Coast Guard rescues 2 after sailboat grounds near Little Egg Inlet

An MH-65 Dolphin helicopter crew from Coast Guard Air Station Atlantic City, New Jersey, stands with two survivors May 6, 2022, after the aircrew rescued the couple. The two people were aboard a 33-foot sailing vessel when it grounded and overturned in heavy weather offshore from Little Egg Inlet, New Jersey. (U.S. Coast Guard photo.)

An MH-65 Dolphin helicopter crew from Coast Guard Air Station Atlantic City, New Jersey, stands with two survivors May 6, 2022, after the aircrew rescued the couple. (U.S. Coast Guard photo.)

ATLANTIC CITY, N.J. — The Coast Guard rescued two people Friday night after their 33-foot sailing vessel, Free Bird, grounded and overturned near Little Egg Inlet.

A person aboard Free Bird used a VHF-FM marine radio Friday at about 8 p.m. to hail Coast Guard Sector Delaware Bay watchstanders and report that they grounded in shoals and began heeling over while heading south toward Atlantic City.

An MH-65 Dolphin helicopter crew from Coast Guard Air Station Atlantic City, along with rescue boat crews from Coast Guard Stations Atlantic City and Barnegat Light, responded to the call for help.

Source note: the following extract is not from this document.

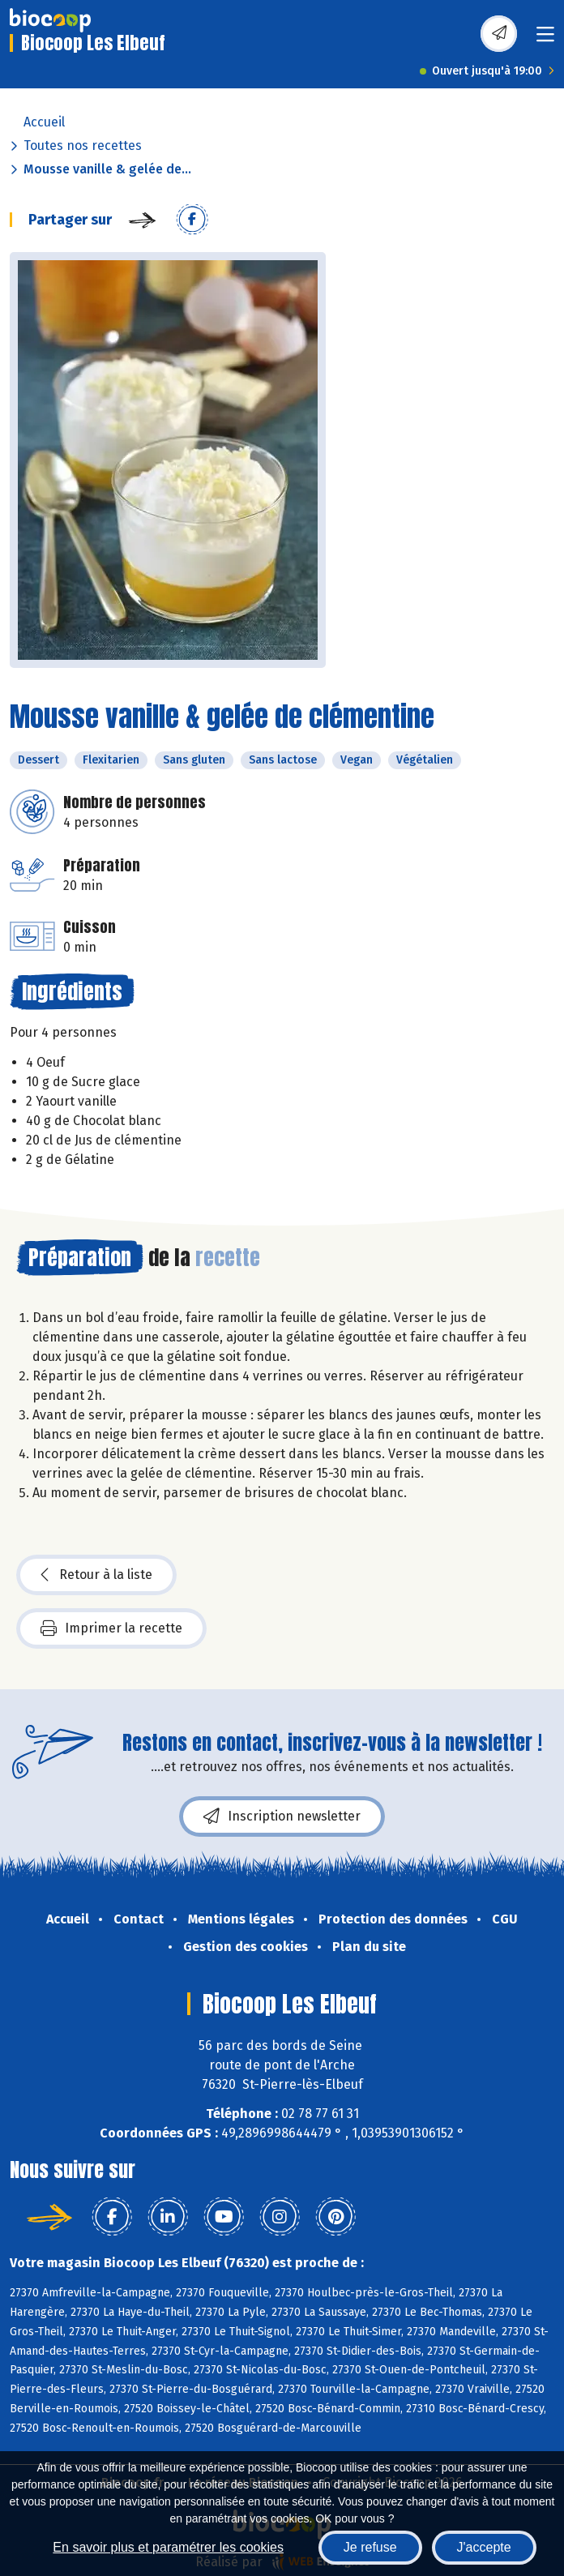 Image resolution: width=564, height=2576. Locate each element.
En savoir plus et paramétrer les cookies (168, 2547)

When Coast Guard responders arrived on the scene, they quickly located the Free Bird hard aground and on its side in breaking surf with both people aboard. Due to the shallow waters surrounding the vessel, the aircrew initiated hoisting the people.

“With high winds, driving rain and thunderstorms in the area, our aircrew worked to quickly lower the rescue swimmer to help the couple,” said Lt. Humberto Hernandez, a pilot who flew on the rescue. “Our swimmer was able to walk in the shallow breaking surf to the Free Bird and assist the people away from the vessel to facilitate a safer hosting situation, away from the overturned vessel’s mast.”

With each survivor safely hoisted into the aircraft, they returned to the air station and transferred to awaiting emergency medical personnel. Both people are reportedly in good condition and will coordinate salvage plans for their vessel.

The Coast Guard reminds all mariners that having reliable communication aboard your vessel can be the difference between life and death in an emergency. A VHF-FM marine radio is the best way to alert the Coast Guard to an emergency, especially on the water, where cell phone connectivity and weather are often unpredictable.